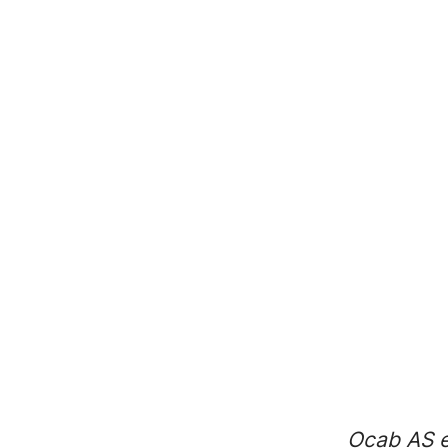
Ocab AS e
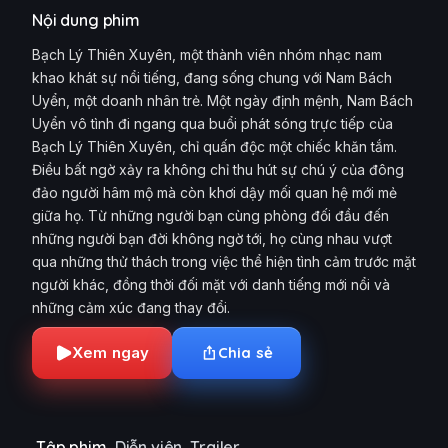
Nội dung phim
Bạch Lý Thiên Xuyên, một thành viên nhóm nhạc nam
khao khát sự nổi tiếng, đang sống chung với Nam Bách
Uyển, một doanh nhân trẻ. Một ngày định mệnh, Nam Bách
Uyển vô tình đi ngang qua buổi phát sóng trực tiếp của
Bạch Lý Thiên Xuyên, chỉ quấn độc một chiếc khăn tắm.
Điều bất ngờ xảy ra không chỉ thu hút sự chú ý của đông
đảo người hâm mộ mà còn khơi dậy mối quan hệ mới mẻ
giữa họ. Từ những người bạn cùng phòng đối đầu đến
những người bạn đời không ngờ tới, họ cùng nhau vượt
qua những thử thách trong việc thể hiện tình cảm trước mặt
người khác, đồng thời đối mặt với danh tiếng mới nổi và
những cảm xúc đang thay đổi.
Xem ngay
Chia sẻ
Tập phim
Diễn viên
Trailer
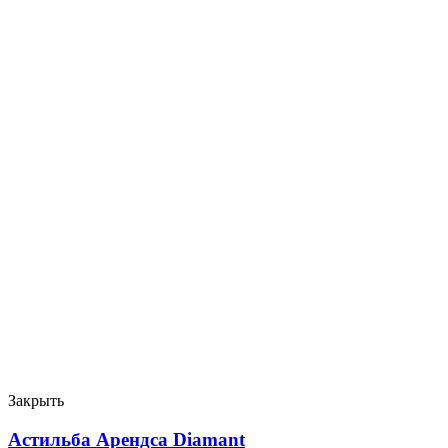
Закрыть
Астильба Арендса Diamant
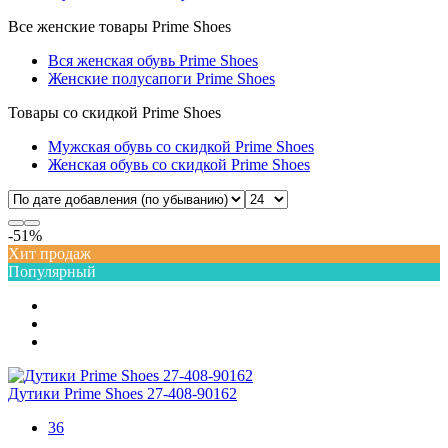
Все женские товары Prime Shoes
Вся женская обувь Prime Shoes
Женские полусапоги Prime Shoes
Товары со скидкой Prime Shoes
Мужская обувь со скидкой Prime Shoes
Женская обувь со скидкой Prime Shoes
-51%
Хит продаж
Популярный
Дутики Prime Shoes 27-408-90162
36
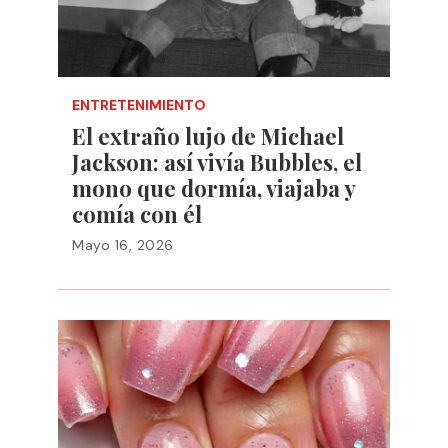
ENTRETENIMIENTO
El extraño lujo de Michael
Jackson: así vivía Bubbles, el
mono que dormía, viajaba y
comía con él
Mayo 16, 2026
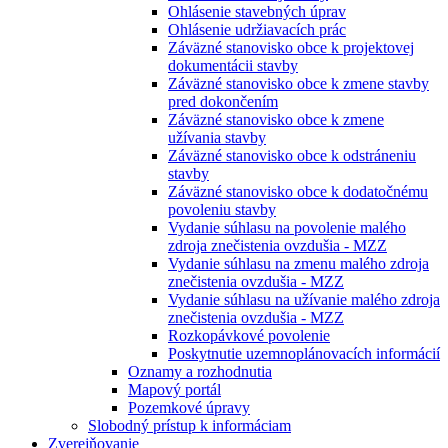
Ohlásenie stavebných úprav
Ohlásenie udržiavacích prác
Záväzné stanovisko obce k projektovej
dokumentácii stavby
Záväzné stanovisko obce k zmene stavby
pred dokončením
Záväzné stanovisko obce k zmene
užívania stavby
Záväzné stanovisko obce k odstráneniu
stavby
Záväzné stanovisko obce k dodatočnému
povoleniu stavby
Vydanie súhlasu na povolenie malého
zdroja znečistenia ovzdušia - MZZ
Vydanie súhlasu na zmenu malého zdroja
znečistenia ovzdušia - MZZ
Vydanie súhlasu na užívanie malého zdroja
znečistenia ovzdušia - MZZ
Rozkopávkové povolenie
Poskytnutie uzemnoplánovacích informácií
Oznamy a rozhodnutia
Mapový portál
Pozemkové úpravy
Slobodný prístup k informáciam
Zverejňovanie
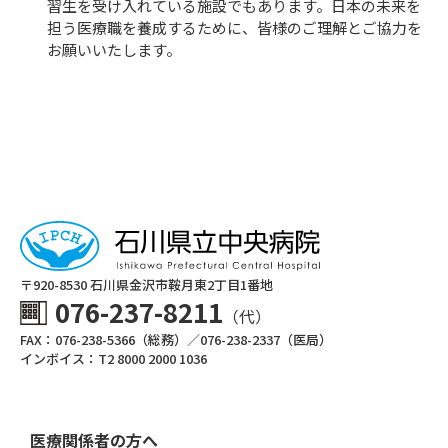
習生を受け入れている施設でもあります。日本の未来を
担う医療職を養成するために、皆様のご理解とご協力を
お願いいたします。
〒920-8530 ⽯川県⾦沢市鞍⽉東2丁⽬1番地
076-237-8211
（代）
FAX：076-238-5366（総務）／076-238-2337（医局）
インボイス：T2 8000 2000 1036
医療関係者の方へ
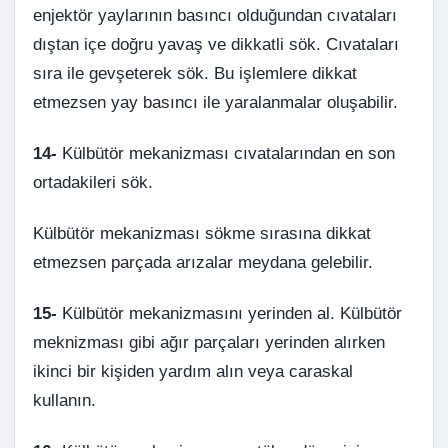
enjektör yaylarının basıncı olduğundan cıvataları
dıştan içe doğru yavaş ve dikkatli sök. Cıvataları
sıra ile gevşeterek sök. Bu işlemlere dikkat
etmezsen yay basıncı ile yaralanmalar oluşabilir.
14-
Külbütör mekanizması cıvatalarından en son
ortadakileri sök.
Külbütör mekanizması sökme sırasına dikkat
etmezsen parçada arızalar meydana gelebilir.
15-
Külbütör mekanizmasını yerinden al. Külbütör
meknizması gibi ağır parçaları yerinden alırken
ikinci bir kişiden yardım alın veya caraskal
kullanın.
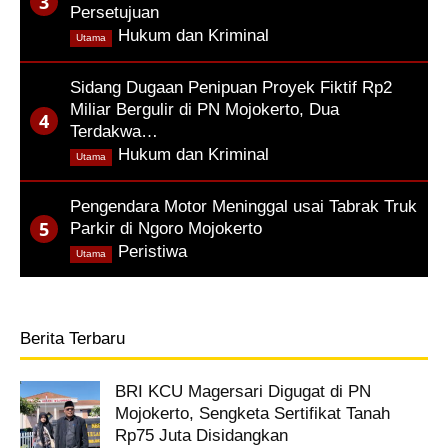
Persetujuan
,
Hukum dan Kriminal
Utama
Sidang Dugaan Penipuan Proyek Fiktif Rp2
Miliar Bergulir di PN Mojokerto, Dua
Terdakwa…
,
Hukum dan Kriminal
Utama
Pengendara Motor Meninggal usai Tabrak Truk
Parkir di Ngoro Mojokerto
,
Peristiwa
Utama
Berita Terbaru
BRI KCU Magersari Digugat di PN
Mojokerto, Sengketa Sertifikat Tanah
Rp75 Juta Disidangkan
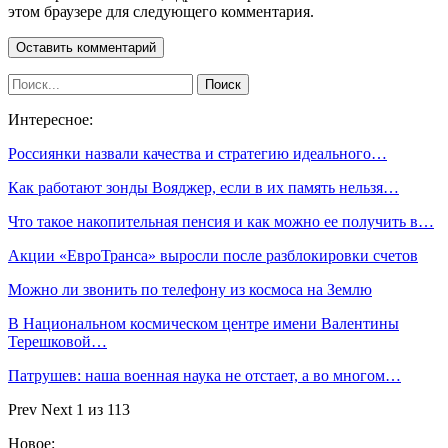
этом браузере для следующего комментария.
Интересное:
Россиянки назвали качества и стратегию идеального…
Как работают зонды Вояджер, если в их память нельзя…
Что такое накопительная пенсия и как можно ее получить в…
Акции «ЕвроТранса» выросли после разблокировки счетов
Можно ли звонить по телефону из космоса на Землю
В Национальном космическом центре имени Валентины
Терешковой…
Патрушев: наша военная наука не отстает, а во многом…
Prev
Next
1 из 113
Новое:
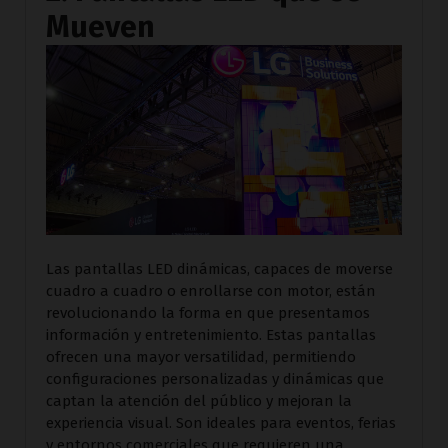
Mueven
Las pantallas LED dinámicas, capaces de moverse
cuadro a cuadro o enrollarse con motor, están
revolucionando la forma en que presentamos
información y entretenimiento. Estas pantallas
ofrecen una mayor versatilidad, permitiendo
configuraciones personalizadas y dinámicas que
captan la atención del público y mejoran la
experiencia visual. Son ideales para eventos, ferias
y entornos comerciales que requieren una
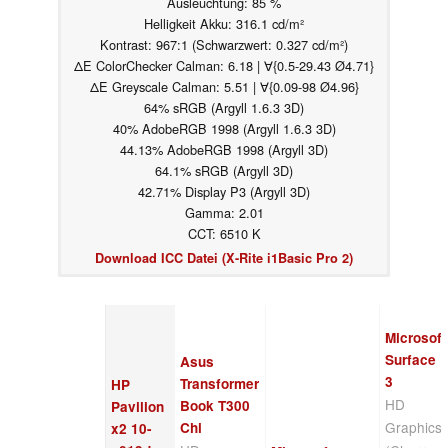
Ausleuchtung: 85 %
Helligkeit Akku: 316.1 cd/m²
Kontrast: 967:1 (Schwarzwert: 0.327 cd/m²)
ΔE ColorChecker Calman: 6.18 | ∀{0.5-29.43 Ø4.71}
ΔE Greyscale Calman: 5.51 | ∀{0.09-98 Ø4.96}
64% sRGB (Argyll 1.6.3 3D)
40% AdobeRGB 1998 (Argyll 1.6.3 3D)
44.13% AdobeRGB 1998 (Argyll 3D)
64.1% sRGB (Argyll 3D)
42.71% Display P3 (Argyll 3D)
Gamma: 2.01
CCT: 6510 K
Download ICC Datei (X-Rite i1Basic Pro 2)
Microsoft
Surface
Asus
3
Transformer
HP
HD
Book T300
Pavilion
Graphics
Chi
x2 10-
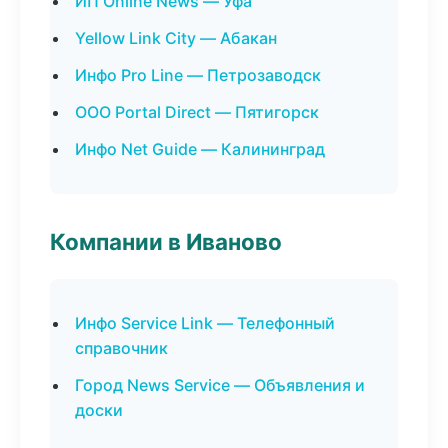
ИП Online News — Уфа
Yellow Link City — Абакан
Инфо Pro Line — Петрозаводск
ООО Portal Direct — Пятигорск
Инфо Net Guide — Калининград
Компании в Иваново
Инфо Service Link — Телефонный
справочник
Город News Service — Объявления и
доски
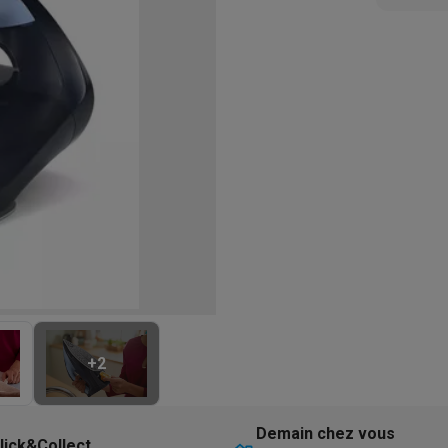
eurs
Blenders
Soupmakers
Hachoirs
Accessoires
et cuiseurs vapeur
Bouilloires
Robots chauffants
Machines à pâte
s à pizza
Accessoires
rbecues au gaz
Accessoires
llantes
Carafes filtrantes
Cartouches filtrantes
Machines à glaçon
ine
Machines sous vide
Ustensiles & gadgets de cuisine
hines à composter
Accessoires
irateurs traîneaux
Aspirateurs de table
Aspirateurs chantier
Sacs 
aveur
Robots tondeuses
Robots piscine
Robots lave-vitres
s tapis
Nettoyeurs haute pression
Nettoyeurs de vitres
Serpillièr
s vapeur
Centres de repassage
Planches à repasser
Accessoires
ccessoires
+
2
idificateurs
Stations météo
ne à laver et sèche-linge
Lave-linges séchants
Cadres de superp
Demain chez vous
lick&Collect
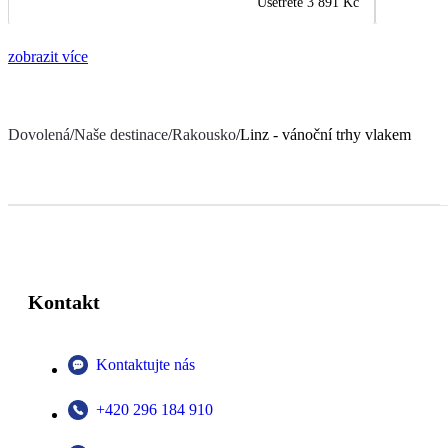
Ušetřete
3 891 Kč
zobrazit více
Dovolená
/
Naše destinace
/
Rakousko
/
Linz - vánoční trhy vlakem
Kontakt
Kontaktujte nás
+420 296 184 910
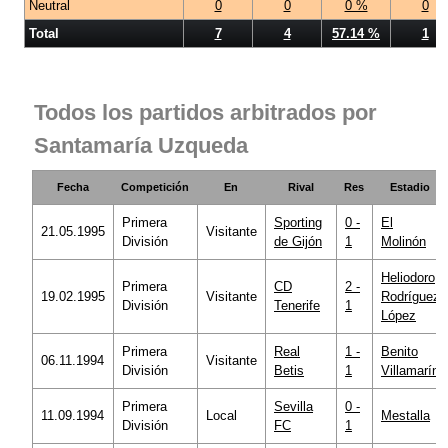
Neutral
0
0
0 %
0
Total
7
4
57.14 %
1
Todos los partidos arbitrados por
Santamaría Uzqueda
Fecha
Competición
En
Rival
Res
Estadio
Primera
Sporting
0 -
El
21.05.1995
Visitante
División
de Gijón
1
Molinón
Heliodoro
Primera
CD
2 -
19.02.1995
Visitante
Rodríguez
División
Tenerife
1
López
Primera
Real
1 -
Benito
06.11.1994
Visitante
División
Betis
1
Villamarín
Primera
Sevilla
0 -
11.09.1994
Local
Mestalla
División
FC
1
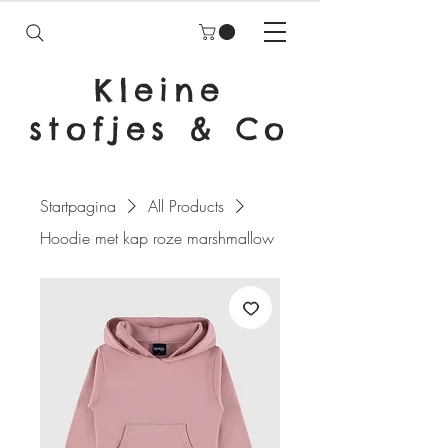
Kleine
stofjes & Co
Startpagina
All Products
Hoodie met kap roze marshmallow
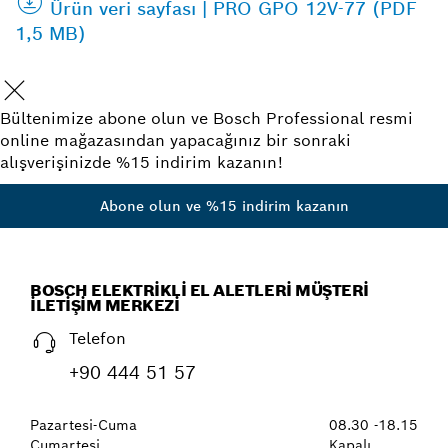
Ürün veri sayfası | PRO GPO 12V-77 (PDF
1,5 MB)
Bültenimize abone olun ve Bosch Professional resmi
online mağazasından yapacağınız bir sonraki
alışverişinizde %15 indirim kazanın!
Abone olun ve %15 indirim kazanın
BOSCH ELEKTRIKLI EL ALETLERI MÜŞTERI
İLETIŞIM MERKEZI
Telefon
+90 444 51 57
Pazartesi-Cuma
08.30 -18.15
Cumartesi
Kapalı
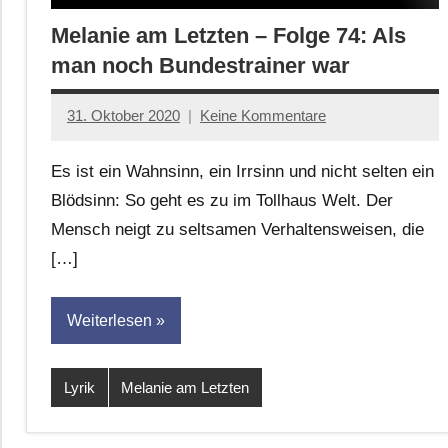
Melanie am Letzten – Folge 74: Als
man noch Bundestrainer war
31. Oktober 2020
Keine Kommentare
Anton
G.
Es ist ein Wahnsinn, ein Irrsinn und nicht selten ein
Leitner
Blödsinn: So geht es zu im Tollhaus Welt. Der
Mensch neigt zu seltsamen Verhaltensweisen, die
[…]
Weiterlesen
Lyrik
Melanie am Letzten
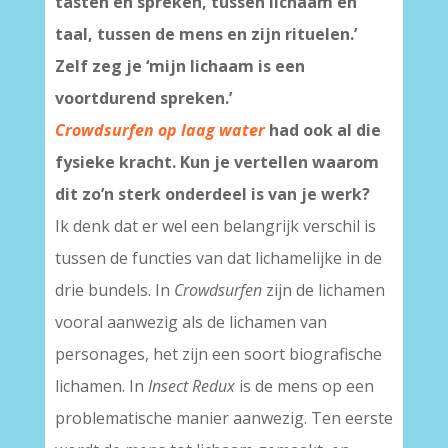
tasten en spreken, tussen lichaam en
taal, tussen de mens en zijn rituelen.’
Zelf zeg je
‘
mijn lichaam is een
voortdurend spreken.’
Crowdsurfen op laag water
had ook al die
fysieke kracht. Kun je vertellen waarom
dit zo’n sterk onderdeel is van je werk?
Ik denk dat er wel een belangrijk verschil is
tussen de functies van dat lichamelijke in de
drie bundels. In
Crowdsurfen
zijn de lichamen
vooral aanwezig als de lichamen van
personages, het zijn een soort biografische
lichamen. In
Insect Redux
is de mens op een
problematische manier aanwezig. Ten eerste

□ □ □ □

**What to do**. With the pictures left out, write out exactly the lines above from the one containing "Ürün veri sayfası | PRO GPO 12V-77 (PDF" through the one containing "is de mens op een".

**Written reply**.
Ürün veri sayfası | PRO GPO 12V-77 (PDF
1,5 MB)
Bültenimize abone olun ve Bosch Professional resmi
online mağazasından yapacağınız bir sonraki
alışverişinizde %15 indirim kazanın!
Abone olun ve %15 indirim kazanın
BOSCH ELEKTRIKLI EL ALETLERI MÜŞTERI
İLETIŞIM MERKEZI
Telefon
+90 444 51 57
Pazartesi-Cuma
08.30 -18.15
Cumartesi
Kapalı
Melanie am Letzten – Folge 74: Als
man noch Bundestrainer war
31. Oktober 2020
Keine Kommentare
Anton
G.
Es ist ein Wahnsinn, ein Irrsinn und nicht selten ein
Leitner
Blödsinn: So geht es zu im Tollhaus Welt. Der
Mensch neigt zu seltsamen Verhaltensweisen, die
[…]
Weiterlesen
Lyrik
Melanie am Letzten
tasten en spreken, tussen lichaam en
taal, tussen de mens en zijn rituelen.’
Zelf zeg je
‘
mijn lichaam is een
voortdurend spreken.’
Crowdsurfen op laag water
had ook al die
fysieke kracht. Kun je vertellen waarom
dit zo’n sterk onderdeel is van je werk?
Ik denk dat er wel een belangrijk verschil is
tussen de functies van dat lichamelijke in de
drie bundels. In
Crowdsurfen
zijn de lichamen
vooral aanwezig als de lichamen van
personages, het zijn een soort biografische
lichamen. In
Insect Redux
is de mens op een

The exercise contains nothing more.